Opinion: A better way of keeping kids safe

Families and their children thrive through financial assistance, not when the government resorts to policing them.

Family together

Family together Motortion Films/Shutterstock

If asked, families would tell you that they need better. Better housing, jobs, schools. They would tell you that they need more. More money, support, help. Instead, the government spends billions of dollars a year on the child welfare system, or more appropriately known as the family regulation system, that fails to meet the most basic needs and care that children and parents deserve. 

Although agencies like the New York City Administration for Children’s Services (ACS) purport to keep children safe, experiences and outcomes for foster youth and parents who endure separation are well-documented and troubling. Children, overwhelmingly Black, brown, and from low-income communities, are not kept safe by ACS. Because when the government says safety, it means surveillance and prosecution. It means policing. 

Instead of keeping communities safe, ACS’s annual budget of $2.65 billion is used to investigate and separate families often based on overwhelmingly false or biased allegations from service providers acting as “mandated reporters” and anonymous callers. Low-income communities are saturated with mandated reporters who are obligated to report any inkling of child maltreatment. That means that if a parent is thinking of asking for help, such as HeadStart child care, emergency housing, domestic violence support, substance abuse counseling, or Applied Behavior Analysis therapy funded by the state, they should be prepared to deal with ACS. 

When ACS is involved, families find themselves in a no-win situation. Failure to engage in ‘optional’ services or comply with ACS’ mandates, even when they are harmful to children and family, can result in court involvement and family separation. But even when parents do cooperate with ACS and try to communicate the special needs of their children or particularities of their situation, ACS frequently does not listen and just proceeds with the same cookie-cutter approach. 

This form of trickle-down social spending requires families to jump through hoops to access ill-tailored programs that expose them to mandated reporters and government intrusion. When these services are offered to parents with inflexible, low-wage jobs, limited transportation, and childcare options, this can be more of a burden on parents than a lifeline. This approach often makes a difficult situation worse, instead of providing what we know marginalized families really need — better access to affordable rent, food, education, employment, health care, housing and child care.

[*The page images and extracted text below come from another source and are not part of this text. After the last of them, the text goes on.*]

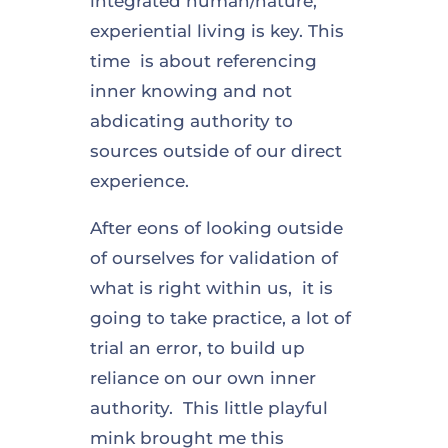
integrated human/nature,
experiential living is key. This
time is about referencing
inner knowing and not
abdicating authority to
sources outside of our direct
experience.
After eons of looking outside
of ourselves for validation of
what is right within us, it is
going to take practice, a lot of
trial an error, to build up
reliance on our own inner
authority. This little playful
mink brought me this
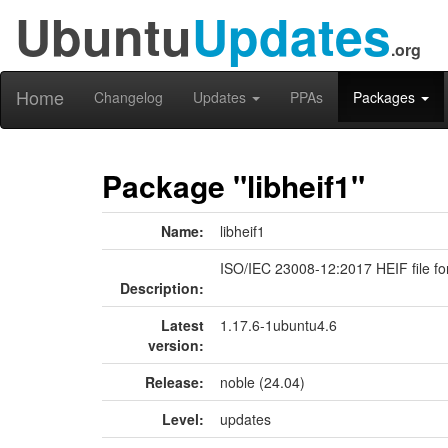
Ubuntu
Updates
.org
Home
Changelog
Updates
PPAs
Packages
Package "libheif1"
Name:
libheif1
ISO/IEC 23008-12:2017 HEIF file fo
Description:
Latest
1.17.6-1ubuntu4.6
version:
Release:
noble (24.04)
Level:
updates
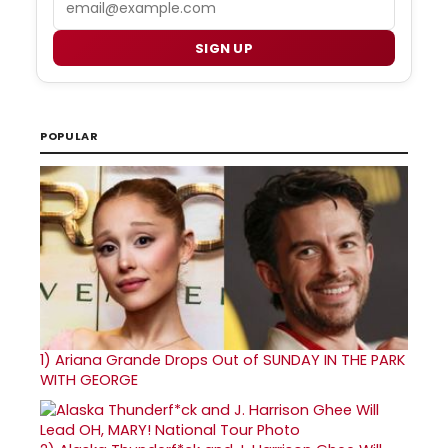
SIGN UP
POPULAR
1)
Ariana Grande Drops Out of SUNDAY IN THE PARK
WITH GEORGE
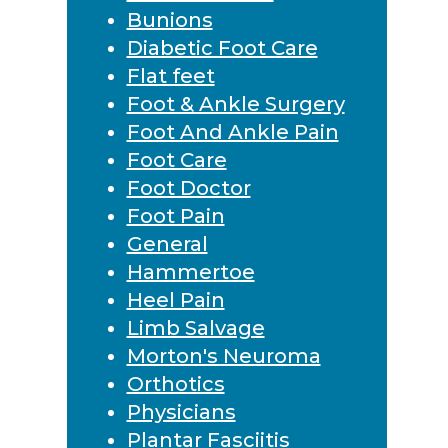
Bunions
Diabetic Foot Care
Flat feet
Foot & Ankle Surgery
Foot And Ankle Pain
Foot Care
Foot Doctor
Foot Pain
General
Hammertoe
Heel Pain
Limb Salvage
Morton's Neuroma
Orthotics
Physicians
Plantar Fasciitis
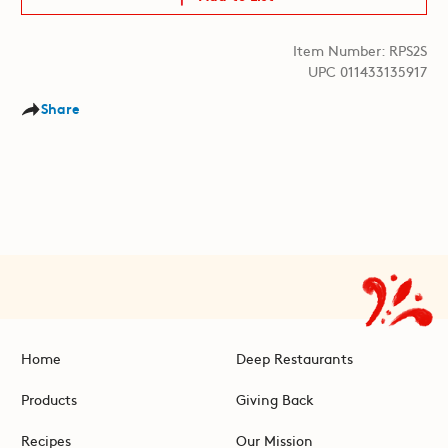
Item Number: RPS2S
UPC 011433135917
Share
Home
Deep Restaurants
Products
Giving Back
Recipes
Our Mission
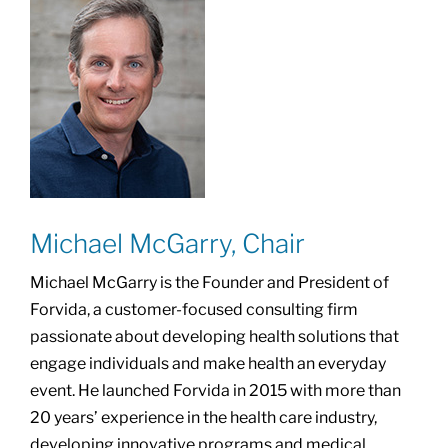
Michael McGarry, Chair
Michael McGarry is the Founder and President of
Forvida, a customer-focused consulting firm
passionate about developing health solutions that
engage individuals and make health an everyday
event. He launched Forvida in 2015 with more than
20 years’ experience in the health care industry,
developing innovative programs and medical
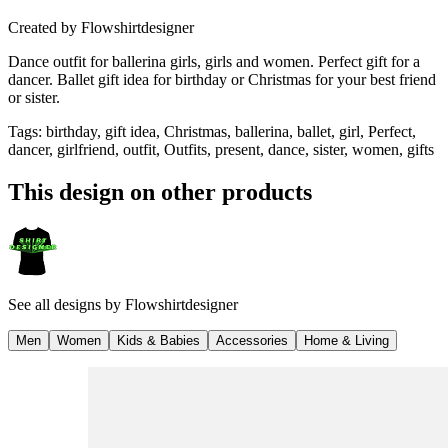
Created by
Flowshirtdesigner
Dance outfit for ballerina girls, girls and women. Perfect gift for a
dancer. Ballet gift idea for birthday or Christmas for your best friend
or sister.
Tags
:
birthday, gift idea, Christmas, ballerina, ballet, girl, Perfect,
dancer, girlfriend, outfit, Outfits, present, dance, sister, women, gifts
This design on other products
See all designs by
Flowshirtdesigner
Men
Women
Kids & Babies
Accessories
Home & Living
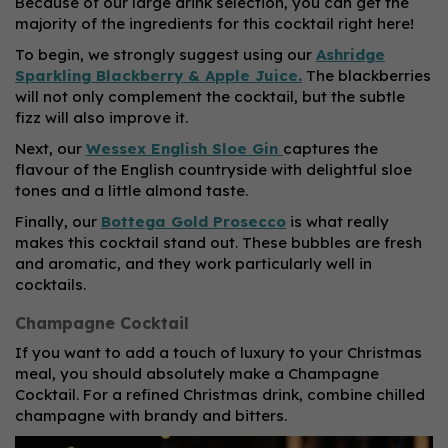
Because of our large drink selection, you can get the
majority of the ingredients for this cocktail right here!
To begin, we strongly suggest using our
Ashridge
Sparkling Blackberry & Apple Juice.
The blackberries
will not only complement the cocktail, but the subtle
fizz will also improve it.
Next, our
Wessex English Sloe Gin
captures the
flavour of the English countryside with delightful sloe
tones and a little almond taste.
Finally, our
Bottega Gold Prosecco
is what really
makes this cocktail stand out. These bubbles are fresh
and aromatic, and they work particularly well in
cocktails.
Champagne Cocktail
If you want to add a touch of luxury to your Christmas
meal, you should absolutely make a Champagne
Cocktail. For a refined Christmas drink, combine chilled
champagne with brandy and bitters.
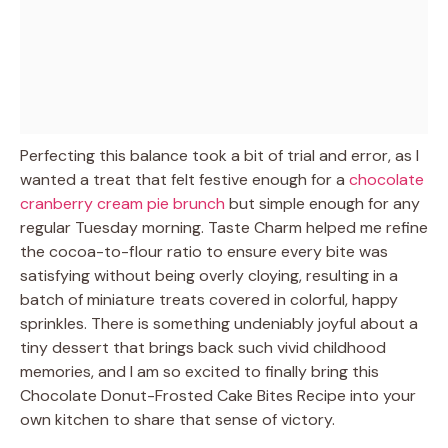
Perfecting this balance took a bit of trial and error, as I
wanted a treat that felt festive enough for a
chocolate
cranberry cream pie brunch
but simple enough for any
regular Tuesday morning. Taste Charm helped me refine
the cocoa-to-flour ratio to ensure every bite was
satisfying without being overly cloying, resulting in a
batch of miniature treats covered in colorful, happy
sprinkles. There is something undeniably joyful about a
tiny dessert that brings back such vivid childhood
memories, and I am so excited to finally bring this
Chocolate Donut-Frosted Cake Bites Recipe into your
own kitchen to share that sense of victory.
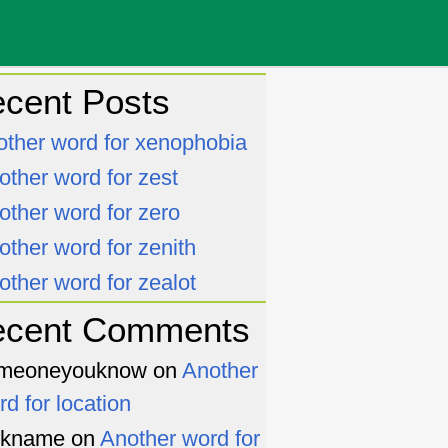
cent Posts
other word for xenophobia
other word for zest
other word for zero
other word for zenith
other word for zealot
ecent Comments
meoneyouknow
on
Another
rd for location
ckname
on
Another word for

What you won’t find in the ACS budget is a basic income for parents struggling to make ends meet. Families face the greatest risk of involvement with ACS and the family regulation system because of the hardships that inevitably accompany poverty — utility shut-offs, homelessness, and food insecurity. It should come as no surprise that families living below the poverty line are 22 times more likely to be involved with the family regulation system, according to law professors Martin Guggenheim and Vivek Sankaran. 

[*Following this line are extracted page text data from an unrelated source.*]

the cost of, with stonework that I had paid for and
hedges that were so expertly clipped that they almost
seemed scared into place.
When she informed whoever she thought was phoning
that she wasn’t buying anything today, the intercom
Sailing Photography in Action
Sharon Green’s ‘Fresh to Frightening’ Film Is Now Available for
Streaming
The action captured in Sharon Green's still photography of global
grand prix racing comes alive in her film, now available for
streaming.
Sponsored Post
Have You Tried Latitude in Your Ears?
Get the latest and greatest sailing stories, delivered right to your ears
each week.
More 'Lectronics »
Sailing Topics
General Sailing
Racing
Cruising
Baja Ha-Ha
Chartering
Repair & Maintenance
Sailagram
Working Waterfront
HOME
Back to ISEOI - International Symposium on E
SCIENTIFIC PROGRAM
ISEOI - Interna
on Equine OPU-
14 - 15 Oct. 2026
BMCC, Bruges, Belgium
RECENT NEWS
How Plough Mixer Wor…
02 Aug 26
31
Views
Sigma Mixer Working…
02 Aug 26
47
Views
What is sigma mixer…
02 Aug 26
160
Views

In 2020, with the onset of the COVID-19 pandemic, the number of reports to ACS declined by more than 40%, as children were less exposed to mandated reporters in settings like public schools, and 46% fewer children were placed in the foster system. The ACS Commissioner recently admitted at a New York City Council hearing that, despite this precipitous decline in family involvement with the system, there was no corresponding increase in child maltreatment. This inadvertent case study reveals just how divorced the family regulation system is from its purported goals.

We need to stop equating safety with surveillance. Instead, we need to unlearn the notion that the government knows best. Families need real support from trustworthy service providers within their communities. But even more, families need cash. Financial assistance, through concrete support with bills, increased minimum wage, increased EITC benefits, and stable housing or shelter, has been shown to reduce investigations and findings of maltreatment. The most effective way to support children’s wellbeing is to support their parents, and in doing so, we have a chance to make punitive institutions like ACS obsolete.

When all roads lead to ACS, it is impossible for families to confidently seek out help. Communities need pathways to assistance that are not funded by and don’t lead directly to the family regulation system. It is time to acknowledge what works and what doesn’t. It is time to divert funding away from the punitive practices of the family regulation system. It is time to listen to and invest in families and communities, knowing that keeping children safe is their priority too.

Michelle Sanchez, Desseray Wright, and Shalonda Curtis-Hackett are parents impacted by the family regulation system and members of the Parent Legislative Action Network (PLAN).